▶ _Material for the task_
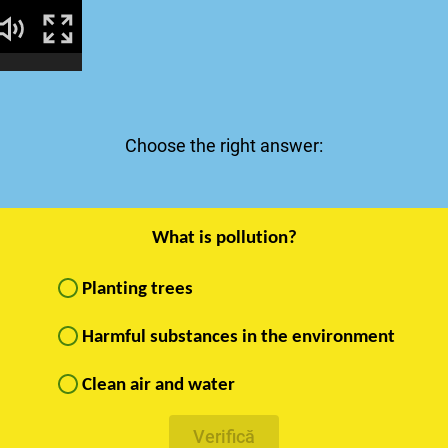
Choose the right answer:
What is pollution?
Planting trees
Harmful substances in the environment
Clean air and water
Verifică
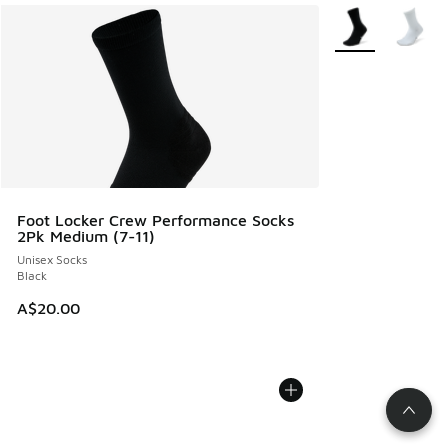
More Colors Avail
Foot Locker Crew Performance Socks
2Pk Medium (7-11)
Unisex Socks
Black
A$20.00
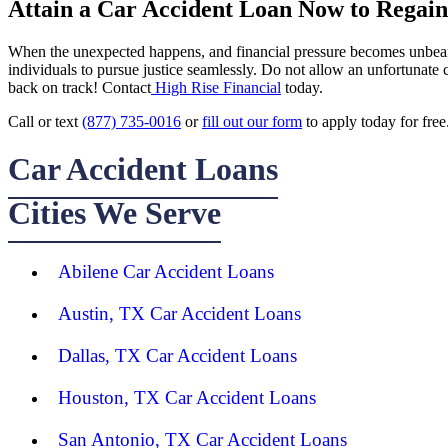
Attain a Car Accident Loan Now to Regain 
When the unexpected happens, and financial pressure becomes unbearabl
individuals to pursue justice seamlessly. Do not allow an unfortunate
back on track! Contact
High Rise Financial
today.
Call or text
(877) 735-0016
or
fill out our form
to apply today for free
Car Accident Loans
Cities We Serve
Abilene Car Accident Loans
Austin, TX Car Accident Loans
Dallas, TX Car Accident Loans
Houston, TX Car Accident Loans
San Antonio, TX Car Accident Loans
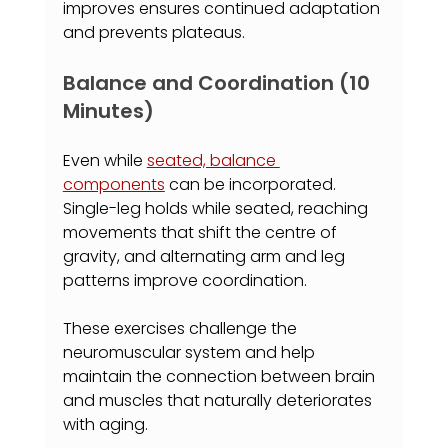
improves ensures continued adaptation 
and prevents plateaus.
Balance and Coordination (10 
Minutes)
Even while 
seated, balance 
components
 can be incorporated. 
Single-leg holds while seated, reaching 
movements that shift the centre of 
gravity, and alternating arm and leg 
patterns improve coordination.
These exercises challenge the 
neuromuscular system and help 
maintain the connection between brain 
and muscles that naturally deteriorates 
with aging.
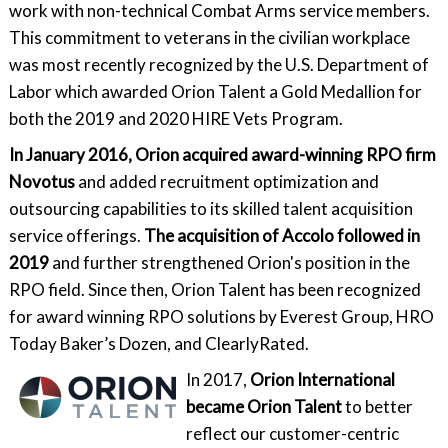
work with non-technical Combat Arms service members.
This commitment to veterans in the civilian workplace
was most recently recognized by the U.S. Department of
Labor which awarded Orion Talent a Gold Medallion for
both the 2019 and 2020 HIRE Vets Program.
In January 2016, Orion acquired award-winning RPO firm
Novotus
and added recruitment optimization and
outsourcing capabilities to its skilled talent acquisition
service offerings.
The acquisition of Accolo followed in
2019
and further strengthened Orion's position in the
RPO field. Since then, Orion Talent has been recognized
for award winning RPO solutions by Everest Group, HRO
Today Baker’s Dozen, and ClearlyRated.
In 2017,
Orion International
became Orion Talent
to better
reflect our customer-centric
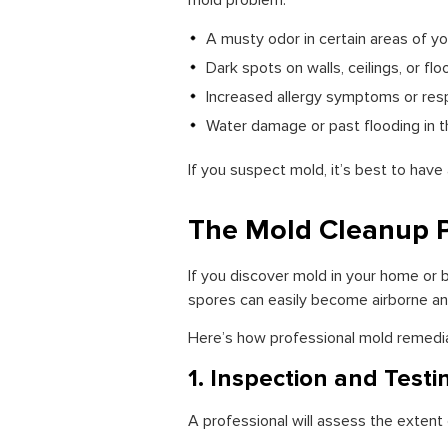
mold problem:
A musty odor in certain areas of yo
Dark spots on walls, ceilings, or floo
Increased allergy symptoms or res
Water damage or past flooding in th
If you suspect mold, it’s best to have
The Mold Cleanup 
If you discover mold in your home or bu
spores can easily become airborne a
Here’s how professional mold remediat
1. Inspection and Testi
A professional will assess the exten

▶ _Your instructions_
A faithful copy is needed: reproduce all of the data above, leaving the pictures out.

▶ _Written response_
Choose the right answer:
What is pollution?
Planting trees
Harmful substances in the environment
Clean air and water
Verifică
More Colors Avail
Foot Locker Crew Performance Socks
2Pk Medium (7-11)
Unisex Socks
Black
A$20.00
Attain a Car Accident Loan Now to Regain 
When the unexpected happens, and financial pressure becomes unbearabl
individuals to pursue justice seamlessly. Do not allow an unfortunate
back on track! Contact
High Rise Financial
today.
Call or text
(877) 735-0016
or
fill out our form
to apply today for free
Car Accident Loans
Cities We Serve
Abilene Car Accident Loans
Austin, TX Car Accident Loans
Dallas, TX Car Accident Loans
Houston, TX Car Accident Loans
San Antonio, TX Car Accident Loans
improves ensures continued adaptation 
and prevents plateaus.
Balance and Coordination (10 
Minutes)
Even while 
seated, balance 
components
 can be incorporated. 
Single-leg holds while seated, reaching 
movements that shift the centre of 
gravity, and alternating arm and leg 
patterns improve coordination.
These exercises challenge the 
neuromuscular system and help 
maintain the connection between brain 
and muscles that naturally deteriorates 
with aging.
work with non-technical Combat Arms service members.
This commitment to veterans in the civilian workplace
was most recently recognized by the U.S. Department of
Labor which awarded Orion Talent a Gold Medallion for
both the 2019 and 2020 HIRE Vets Program.
In January 2016, Orion acquired award-winning RPO firm
Novotus
and added recruitment optimization and
outsourcing capabilities to its skilled talent acquisition
service offerings.
The acquisition of Accolo followed in
2019
and further strengthened Orion's position in the
RPO field. Since then, Orion Talent has been recognized
for award winning RPO solutions by Everest Group, HRO
Today Baker’s Dozen, and ClearlyRated.
In 2017,
Orion International
became Orion Talent
to better
reflect our customer-centric
mold problem:
A musty odor in certain areas of yo
Dark spots on walls, ceilings, or floo
Increased allergy symptoms or res
Water damage or past flooding in th
If you suspect mold, it’s best to have
The Mold Cleanup 
If you discover mold in your home or bu
spores can easily become airborne a
Here’s how professional mold remediat
1. Inspection and Testi
A professional will assess the exten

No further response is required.